The common snapping turtle spends much of its time on the bottom of bodies of water. They are primarily nocturnal, but will feed underwater during the day ambushing their prey. Snapping turtles are ill-tempered and capable of producing a very serious bite. They live 30 to 40 years and eat anything from insects to small mammals. A common snapping turtle can weigh 20 to 75 pounds.
While this snapping turtle cab be very aggressive out of water and will attempt to bite, in water it is calmer, according to the IDNR. It spends much of its time on the bottom of a water body waiting for prey items to come close. It buries itself in the mud in winter, often near other snapping turtles. The snapping turtle eats almost anything it can catch and swallow, including insects, crayﬁsh, fishes, birds, amphibians, reptiles and mammals. It also does some scavenging and eats vegetation.
Alligator snapping turtle (Macrochelys temmincki)
North America’s largest freshwater turtle is the alligator snapping turtle whose natural range is in the southern part of the Illinois. The alligator turtle is endangered in Illinois. In some locations it may grow to a shell length of 30 inches (77 cm) and a weight of more than 250 pounds (112.5 kilograms). The largest Illinois specimen on record weighed about 160 pounds. The Chicago Tribune reports that “the turtles can reach more than 240 pounds and live 70 years. In the wild, they play a defining role in their local ecosystems, in part by eating invasive fish.”

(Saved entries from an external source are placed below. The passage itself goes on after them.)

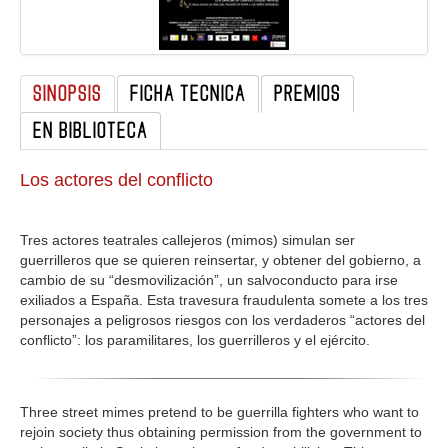
GALERIA
SINOPSIS
FICHA TECNICA
PREMIOS
EN BIBLIOTECA
Los actores del conflicto
Tres actores teatrales callejeros (mimos) simulan ser
guerrilleros que se quieren reinsertar, y obtener del gobierno, a
cambio de su “desmovilización”, un salvoconducto para irse
exiliados a España. Esta travesura fraudulenta somete a los tres
personajes a peligrosos riesgos con los verdaderos “actores del
conflicto”: los paramilitares, los guerrilleros y el ejército.
Three street mimes pretend to be guerrilla fighters who want to
rejoin society thus obtaining permission from the government to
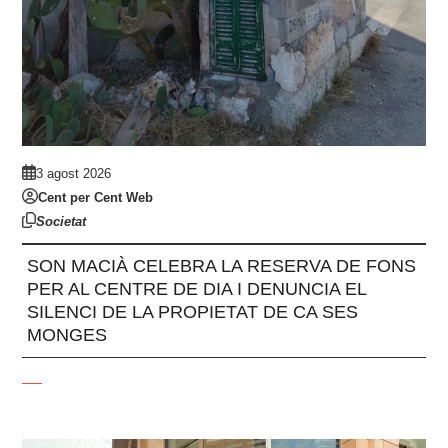
3 agost 2026
Cent per Cent Web
Societat
SON MACIÀ CELEBRA LA RESERVA DE FONS
PER AL CENTRE DE DIA I DENUNCIA EL
SILENCI DE LA PROPIETAT DE CA SES
MONGES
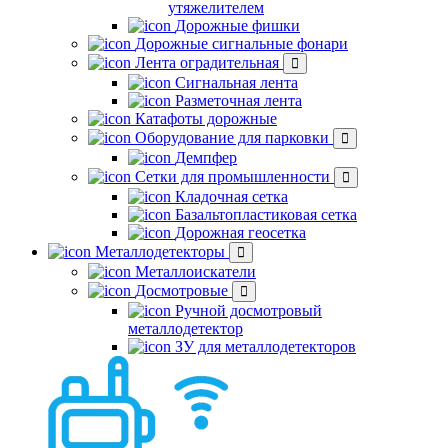
утяжелителем
Дорожные фишки
Дорожные сигнальные фонари
Лента оградительная
Сигнальная лента
Разметочная лента
Катафоты дорожные
Оборудование для парковки
Демпфер
Сетки для промышленности
Кладочная сетка
Базальтопластиковая сетка
Дорожная геосетка
Металлодетекторы
Металлоискатели
Досмотровые
Ручной досмотровый
металлодетектор
ЗУ для металлодетекторов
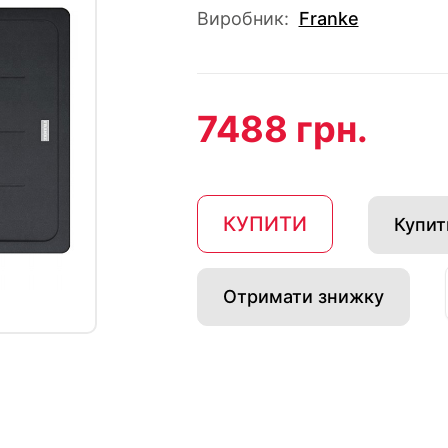
Виробник:
Franke
7488 грн.
КУПИТИ
Купити
Отримати знижку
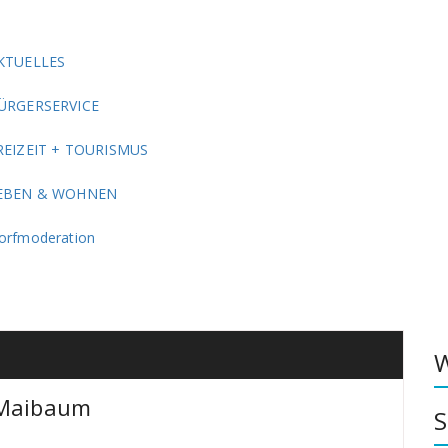
KTUELLES
ÜRGERSERVICE
REIZEIT + TOURISMUS
EBEN & WOHNEN
orfmoderation
W
 Maibaum
S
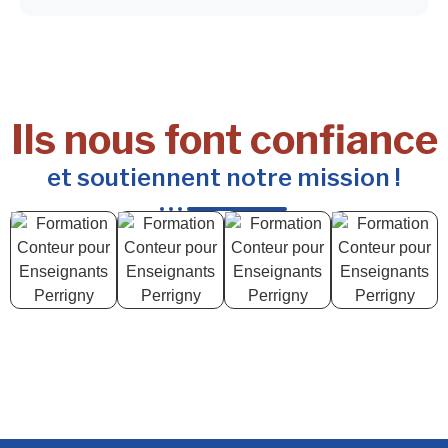
Ils nous font confiance
et soutiennent notre mission !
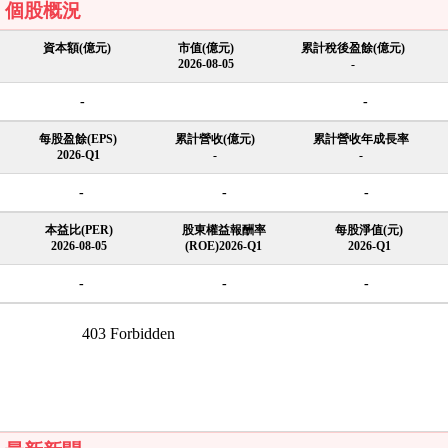
個股概況
資本額(億元)
市值(億元)
累計稅後盈餘(億元)
2026-08-05
-
-
-
每股盈餘(EPS)
累計營收(億元)
累計營收年成長率
2026-Q1
-
-
-
-
-
本益比(PER)
股東權益報酬率
每股淨值(元)
2026-08-05
(ROE)2026-Q1
2026-Q1
-
-
-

According to the National Wildlife Federation (NWF), alligator snapping turtles are sometimes described as dinosaur-like because of their spiky shells and primitive-looking faces. They have three pointed ridges along their shells that run from head to tail. Unlike all other species of snapping turtle, this one has eyes on the sides of its head. Some myths claim that alligator snapping turtles are known to attack people, but this isn’t the case. But with a bite force of 1,000 pounds, their powerful jaws can snap through bone—so they should never be handled in the wild.

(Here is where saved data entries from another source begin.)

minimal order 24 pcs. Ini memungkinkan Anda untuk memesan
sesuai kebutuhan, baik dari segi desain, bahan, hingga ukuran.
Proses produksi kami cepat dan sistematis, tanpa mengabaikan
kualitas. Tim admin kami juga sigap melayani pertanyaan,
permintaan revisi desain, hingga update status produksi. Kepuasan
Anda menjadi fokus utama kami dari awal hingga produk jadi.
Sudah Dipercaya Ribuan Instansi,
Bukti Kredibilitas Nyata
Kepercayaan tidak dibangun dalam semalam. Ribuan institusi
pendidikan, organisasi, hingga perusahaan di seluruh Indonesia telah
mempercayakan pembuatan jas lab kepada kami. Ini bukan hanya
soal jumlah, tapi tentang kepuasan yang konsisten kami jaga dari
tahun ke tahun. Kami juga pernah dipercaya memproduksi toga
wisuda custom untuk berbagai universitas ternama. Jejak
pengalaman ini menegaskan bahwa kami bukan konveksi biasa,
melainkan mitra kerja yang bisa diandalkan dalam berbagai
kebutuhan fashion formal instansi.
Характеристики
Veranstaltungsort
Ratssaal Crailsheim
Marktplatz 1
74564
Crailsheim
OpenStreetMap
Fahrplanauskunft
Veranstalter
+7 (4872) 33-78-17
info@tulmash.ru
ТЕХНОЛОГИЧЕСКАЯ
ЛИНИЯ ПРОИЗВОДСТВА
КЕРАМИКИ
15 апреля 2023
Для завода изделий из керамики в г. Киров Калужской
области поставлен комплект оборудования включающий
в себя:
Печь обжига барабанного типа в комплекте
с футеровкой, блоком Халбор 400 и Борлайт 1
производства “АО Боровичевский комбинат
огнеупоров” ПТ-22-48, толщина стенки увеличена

Alligator snapping turtles have a specially adapted tongue – a lure-like projection – that attracts curious fish that swim right into the turtle’s mouth. The NWF says “To attract an unsuspecting victim, this turtle will lay on the bottom of the riverbed and open his jaws to reveal what looks like a delicious bright red wriggling worm, luring prey by fiendishly twitching this appendage back and forth. A fish that gets duped by the turtle’s tongue will swim right into the range of the hungry predator’s jaws.”